[[ Available data, beginning ]]

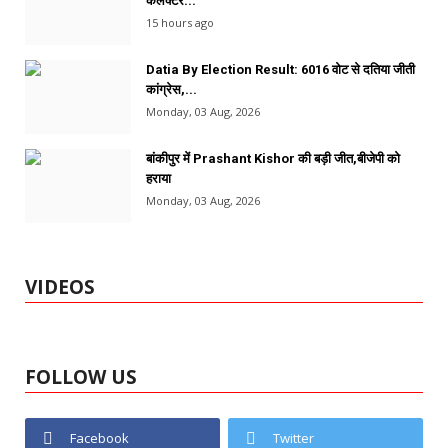
कलेक्टर...
15 hours ago
Datia By Election Result: 6016 वोट से दतिया जीती
कांग्रेस,...
Monday, 03 Aug, 2026
बांकीपुर में Prashant Kishor की बड़ी जीत,बीजेपी को
हराया
Monday, 03 Aug, 2026
VIDEOS
FOLLOW US
Facebook
Twitter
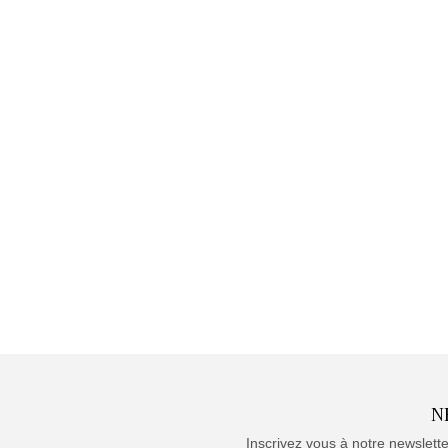
N
Inscrivez vous à notre newslett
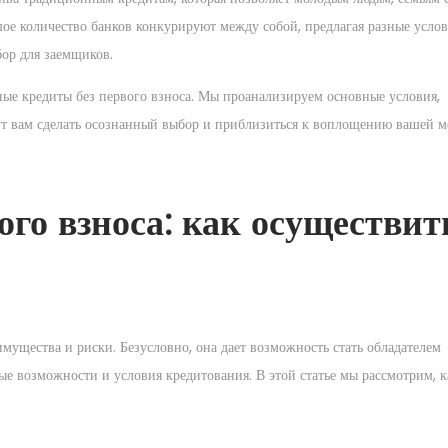
ое количество банков конкурируют между собой, предлагая разные услов
ор для заемщиков.
ые кредиты без первого взноса. Мы проанализируем основные условия,
т вам сделать осознанный выбор и приблизиться к воплощению вашей м
ого взноса: как осуществит
имущества и риски. Безусловно, она дает возможность стать обладателем
е возможности и условия кредитования. В этой статье мы рассмотрим, к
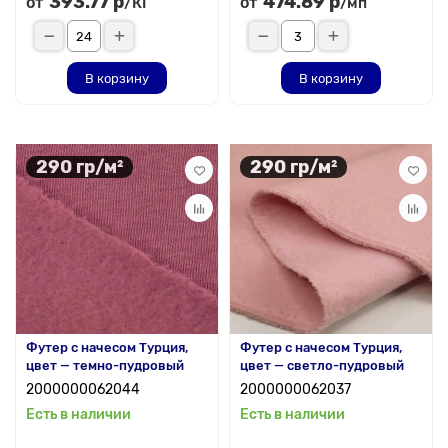
393.77 р
474.89 р
от
от
/КГ
/мп
В корзину
В корзину
290 гр/м²
290 гр/м²
Футер с начесом Турция,
Футер с начесом Турция,
цвет — темно-пудровый
цвет — светло-пудровый
2000000062044
2000000062037
Есть в наличии
Есть в наличии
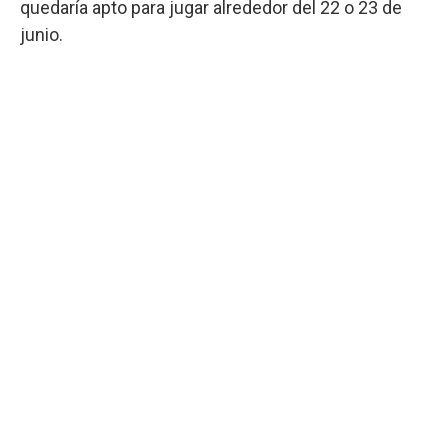
quedaría apto para jugar alrededor del 22 o 23 de
junio.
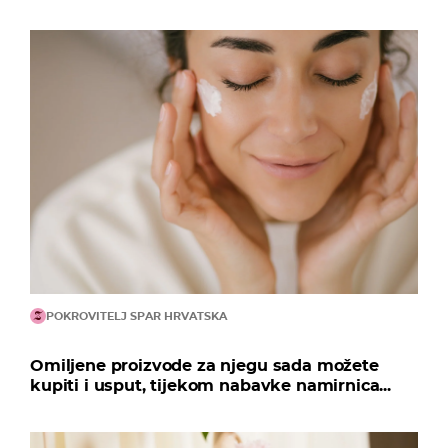
POKROVITELJ SPAR HRVATSKA
Omiljene proizvode za njegu sada možete
kupiti i usput, tijekom nabavke namirnica...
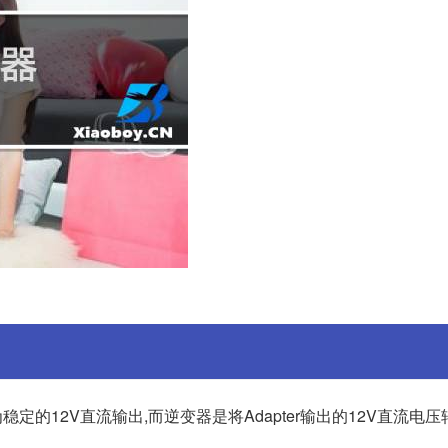
定的12V直流输出,而逆变器是将Adapter输出的12V直流电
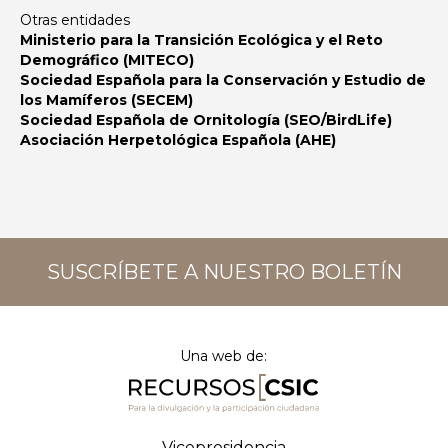
Otras entidades
Ministerio para la Transición Ecológica y el Reto
Demográfico (MITECO)
Sociedad Española para la Conservación y Estudio de
los Mamíferos (SECEM)
Sociedad Española de Ornitología (SEO/BirdLife)
Asociación Herpetológica Española (AHE)
SUSCRÍBETE A NUESTRO BOLETÍN
Una web de:
Vicepresidencia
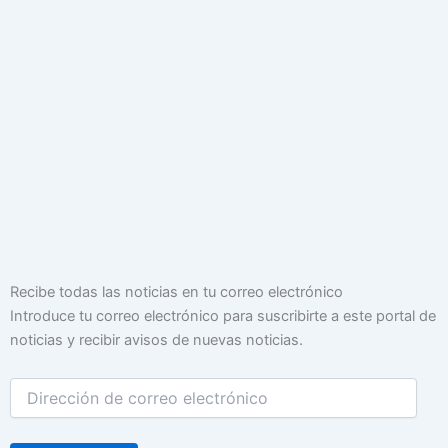
Dirección
Recibe todas las noticias en tu correo electrónico
de
Introduce tu correo electrónico para suscribirte a este portal de
correo
noticias y recibir avisos de nuevas noticias.
electrónico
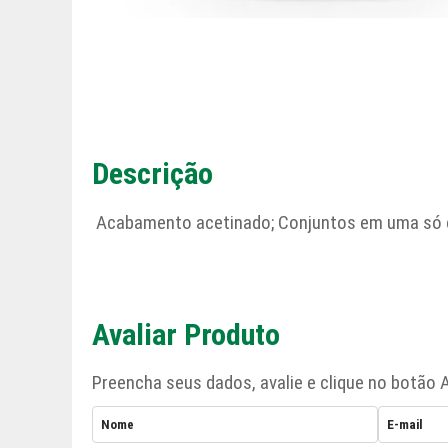
Descrição
Acabamento acetinado; Conjuntos em uma só co
Avaliar Produto
Preencha seus dados, avalie e clique no botão A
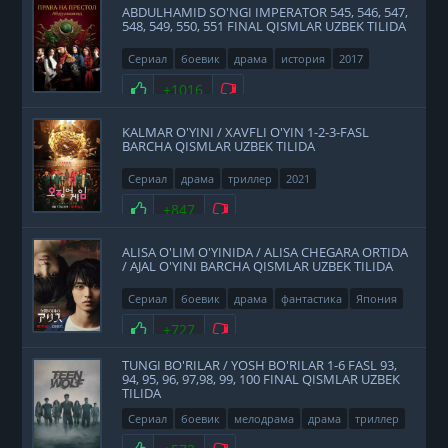
ABDULHAMID SO'NGI IMPERATOR 545, 546, 547,
548, 549, 550, 551 FINAL QISMLAR UZBEK TILIDA
Сериал
боевик
драма
история
2017
Нравится
+1016
Не нравится
KALMAR O'YINI / XAVFLI O'YIN 1-2-3-FASL
BARCHA QISMLAR UZBEK TILIDA
Сериал
драма
триллер
2021
Нравится
+847
Не нравится
ALISA O'LIM O'YINIDA / ALISA CHEGARA ORTIDA
/ AJAL O'YINI BARCHA QISMLAR UZBEK TILIDA
Сериал
боевик
драма
фантастика
Япония
2020
Нравится
+727
Не нравится
TUNGI BO'RILAR / YOSH BO'RILAR 1-6 FASL 93,
94, 95, 96, 97,98, 99, 100 FINAL QISMLAR UZBEK
TILIDA
Сериал
боевик
мелодрама
драма
триллер
фэнтези
США
2011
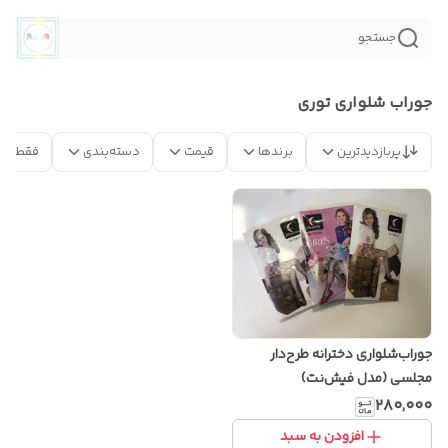
جستجو
جوراب شلواری توری
پربازدیدترین
برندها
قیمت
دسته‌بندی
فقط مح
جوراب‌شلواری دخترانه طرح‌دار
مجلسی (مدل فیش‌نت)
۲۸۰٬۰۰۰
افزودن به سبد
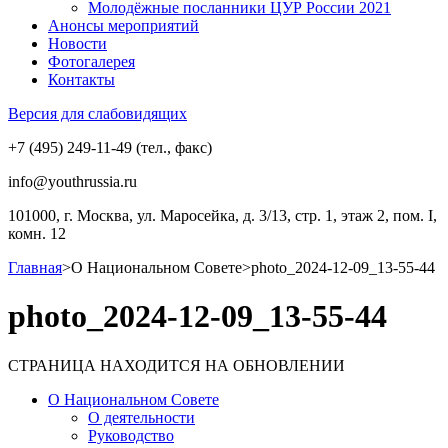
Молодёжные посланники ЦУР России 2021
Анонсы мероприятий
Новости
Фотогалерея
Контакты
Версия для слабовидящих
+7 (495) 249-11-49 (тел., факс)
info@youthrussia.ru
101000, г. Москва, ул. Маросейка, д. 3/13, стр. 1, этаж 2, пом. I,
комн. 12
Главная
>
О Национальном Совете
>
photo_2024-12-09_13-55-44
photo_2024-12-09_13-55-44
СТРАНИЦА НАХОДИТСЯ НА ОБНОВЛЕНИИ
О Национальном Совете
О деятельности
Руководство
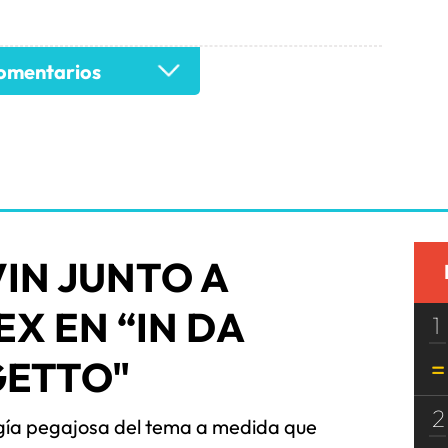
mentarios
VIN JUNTO A
EX EN “IN DA
1
GETTO"
2
rgía pegajosa del tema a medida que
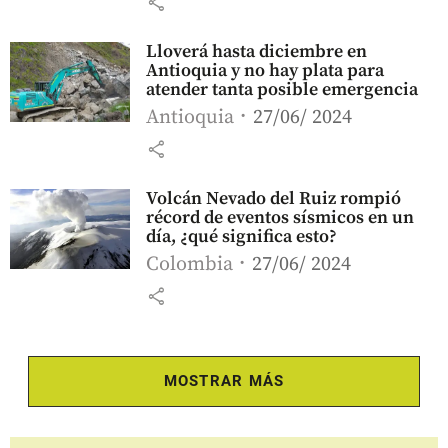
share
Lloverá hasta diciembre en
Antioquia y no hay plata para
atender tanta posible emergencia
Antioquia
27/06/ 2024
share
Volcán Nevado del Ruiz rompió
récord de eventos sísmicos en un
día, ¿qué significa esto?
Colombia
27/06/ 2024
share
MOSTRAR MÁS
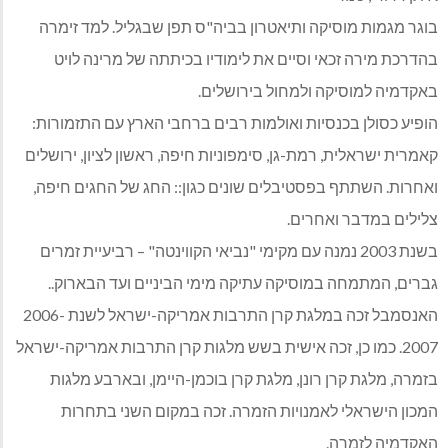
בוגר מגמות מוסיקה ותיאטרון בביה"ס תפן שבגליל. למד זימרה
בהדרכת מירה זכאי וסיים את לימודיו בכיתתה של מרינה לויט
באקדמיה למוסיקה ולמחול בירושלים.
הופיע כסולן בכנסיות ואולמות רבים ברחבי הארץ עם התזמורות:
קאמרית ישראלית, רמת-גן, סימפוניות חיפה, ראשון לציון, ירושלים
ואחרות. השתתף בפסטיבלים שונים כגון:: החג של החגים חיפה,
צלילים במדבר ואחרים.
בשנת 2003 נמנה עם מקימי "נביאי הקווינטה" – רביעיית זמרים
גברים, המתמחה במוסיקה עתיקה מימי הביניים ועד הבארוק..
האנסמבל זכה במלגת קרן התרבות אמריקה-ישראל לשנת 2006-
2007. כמו כן, זכה אישית בשש מלגות קרן התרבות אמריקה-ישראל
בזמרה, מלגת קרן רונן, מלגת קרן בוכמן-היימן, ובארבע מלגות
המכון הישראלי לאמנויות הזמרה. זכה במקום השני בתחרות
האקדמיה לזמרה.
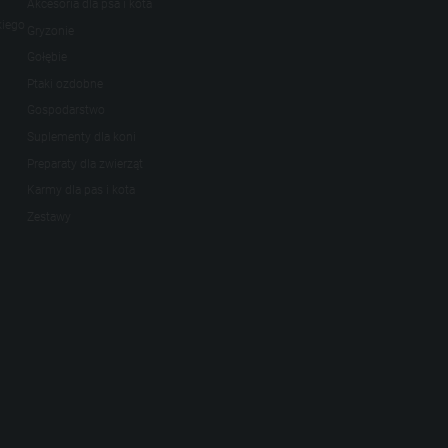
Akcesoria dla psa i kota
kiego
Gryzonie
Gołębie
Ptaki ozdobne
Gospodarstwo
Suplementy dla koni
Preparaty dla zwierząt
Karmy dla pas i kota
Zestawy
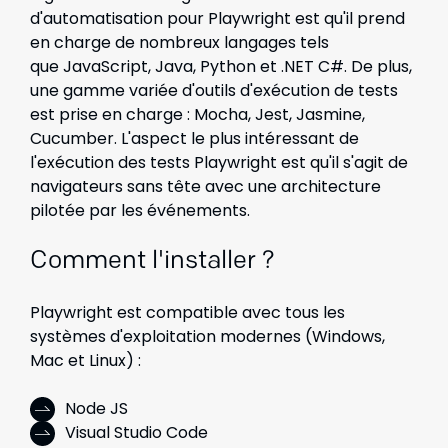
d'automatisation pour Playwright est qu'il prend
en charge de nombreux langages tels
que
JavaScript, Java, Python et .NET C#. De plus,
une gamme variée d'outils d'exécution de tests
est prise en charge : Mocha, Jest, Jasmine,
Cucumber. L'aspect le plus intéressant de
l'exécution des tests Playwright est qu'il s'agit de
navigateurs sans tête avec une architecture
pilotée par les événements.
Comment l'installer ?
Playwright est compatible avec tous les
systèmes d'exploitation modernes (Windows,
Mac et Linux) :
Node JS
Visual Studio Code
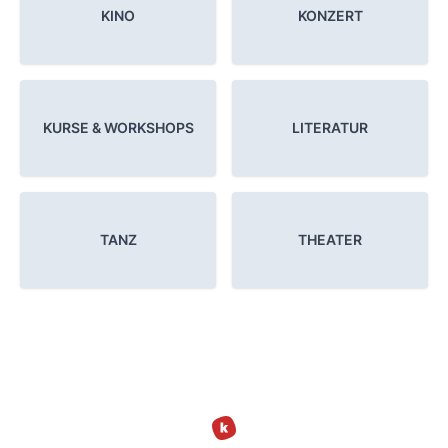
KINO
KONZERT
KURSE & WORKSHOPS
LITERATUR
TANZ
THEATER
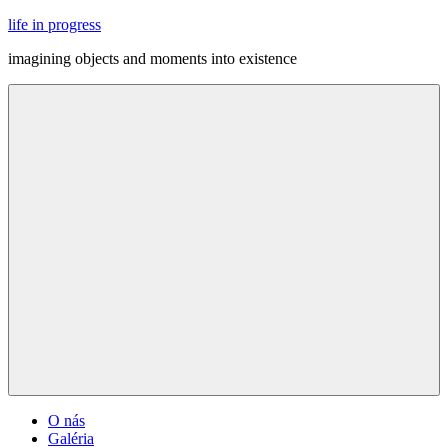
Skip
life in progress
to
imagining objects and moments into existence
content
Menu
O nás
Galéria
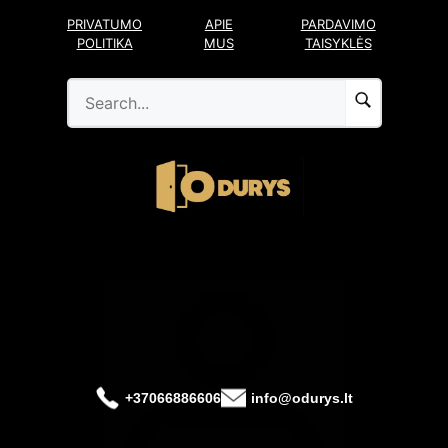
Pereiti
PRIVATUMO
APIE
PARDAVIMO
prie
POLITIKA
MUS
TAISYKLĖS
turinio
+37066886606
info@odurys.lt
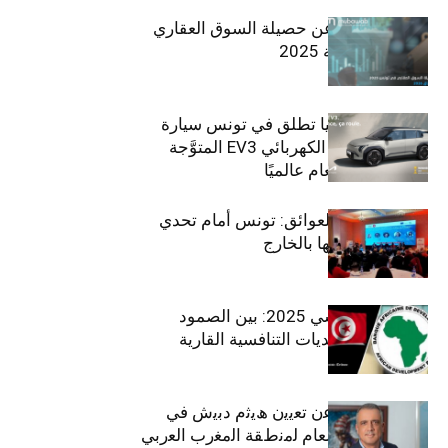
مبوب تكشف عن حصيلة السوق العقاري
في تونس لسنة 2025
سيتي كارز – كيا تطلق في تونس سيارة
الـدفع الرباعي الكهربائي EV3 المتوَّجة
بلقب سيارة العام عالميًا
بين الطموح والعوائق: تونس أمام تحدي
استعادة كفاءاتها بالخارج
الاقتصاد التونسي 2025: بين الصمود
الاجتماعي وتحديات التنافسية القارية
ﺗﯾﺗرا ﺑﺎك ﺗﻌﻠن ﻋن ﺗﻌﯾﯾن ھﯾﺛم دﺑﯾش ﻓﻲ
ﻣﻧﺻب اﻟﻣدﯾر اﻟﻌﺎم ﻟﻣﻧطﻘﺔ اﻟﻣﻐرب اﻟﻌرﺑﻲ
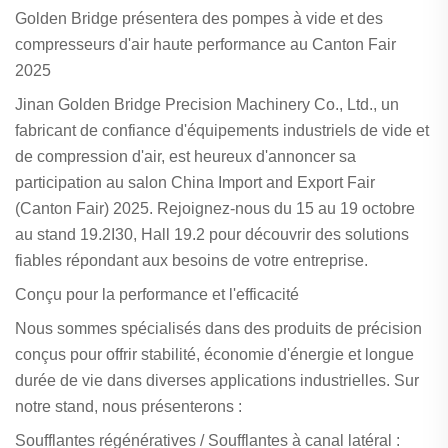
Golden Bridge présentera des pompes à vide et des
compresseurs d'air haute performance au Canton Fair
2025
Jinan Golden Bridge Precision Machinery Co., Ltd., un
fabricant de confiance d'équipements industriels de vide et
de compression d'air, est heureux d'annoncer sa
participation au salon China Import and Export Fair
(Canton Fair) 2025. Rejoignez-nous du 15 au 19 octobre
au stand 19.2I30, Hall 19.2 pour découvrir des solutions
fiables répondant aux besoins de votre entreprise.
Conçu pour la performance et l'efficacité
Nous sommes spécialisés dans des produits de précision
conçus pour offrir stabilité, économie d'énergie et longue
durée de vie dans diverses applications industrielles. Sur
notre stand, nous présenterons :
Soufflantes régénératives / Soufflantes à canal latéral :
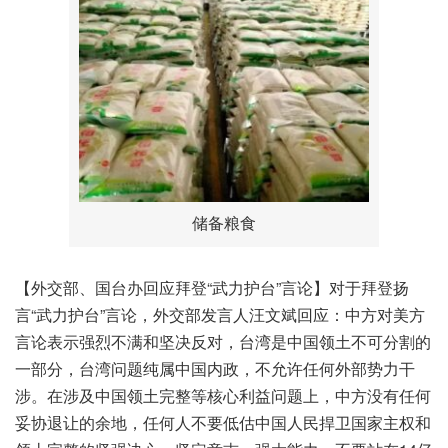
储备粮食
【外交部、国台办回应拜登“武力护台”言论】对于拜登扬
言“武力护台”言论，外交部发言人汪文斌回应：中方对美方
言论表示强烈不满和坚决反对，台湾是中国领土不可分割的
一部分，台湾问题纯属中国内政，不允许任何外部势力干
涉。在涉及中国领土完整等核心利益问题上，中方没有任何
妥协退让的余地，任何人不要低估中国人民捍卫国家主权和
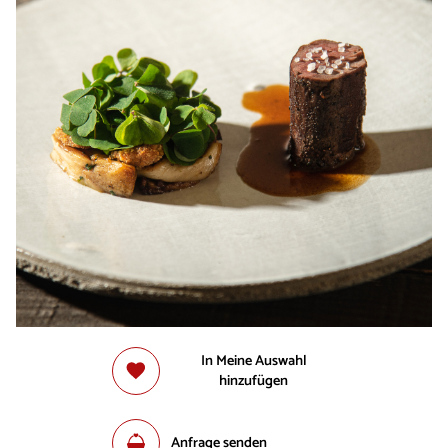
In Meine Auswahl
hinzufügen
Anfrage senden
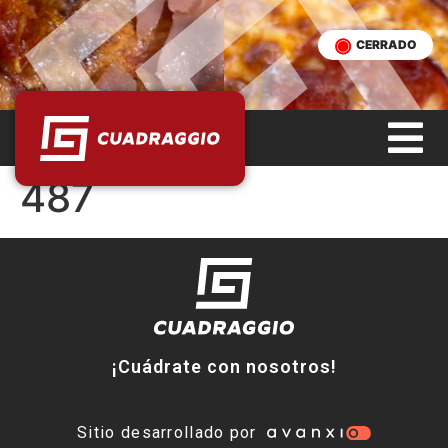
CERRADO
487
¡Cuádrate con nosotros!
Sitio desarrollado por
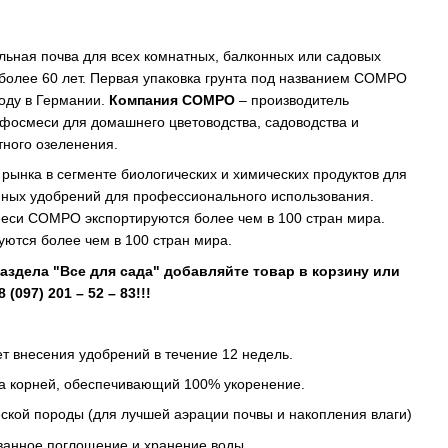
льная почва для всех комнатных, балконных или садовых
 более 60 лет. Первая упаковка грунта под названием COMPO
оду в Германии.
Компания COMPO
– производитель
фосмеси для домашнего цветоводства, садоводства и
ного озеленения.
 рынка в сегменте биологических и химических продуктов для
нных удобрений для профессионального использования.
еси COMPO экспортируются более чем в 100 стран мира.
ются более чем в 100 стран мира.
аздела "Все для сада" добавляйте товар в корзину или
(097) 201 – 52 – 83!!!
т внесения удобрений в течение 12 недель.
ста корней, обеспечивающий 100% укоренение.
ческой породы (для лучшей аэрации почвы и накопления влаги)
ванное поглощение и хранение воды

[[ Available data, end ]]

* _What is required_
Could you set down, exactly as written, every line from the start of the records above through the line containing "ые кредиты без", leaving the pictures out?

* _Reply to the exercise_
कलेक्टर...
15 hours ago
Datia By Election Result: 6016 वोट से दतिया जीती
कांग्रेस,...
Monday, 03 Aug, 2026
बांकीपुर में Prashant Kishor की बड़ी जीत,बीजेपी को
हराया
Monday, 03 Aug, 2026
VIDEOS
FOLLOW US
Facebook
Twitter
N
Inscrivez vous à notre newslett
ое количество банков конкурируют между собой, предлагая разные услов
ор для заемщиков.
ые кредиты без первого взноса. Мы проанализируем основные условия,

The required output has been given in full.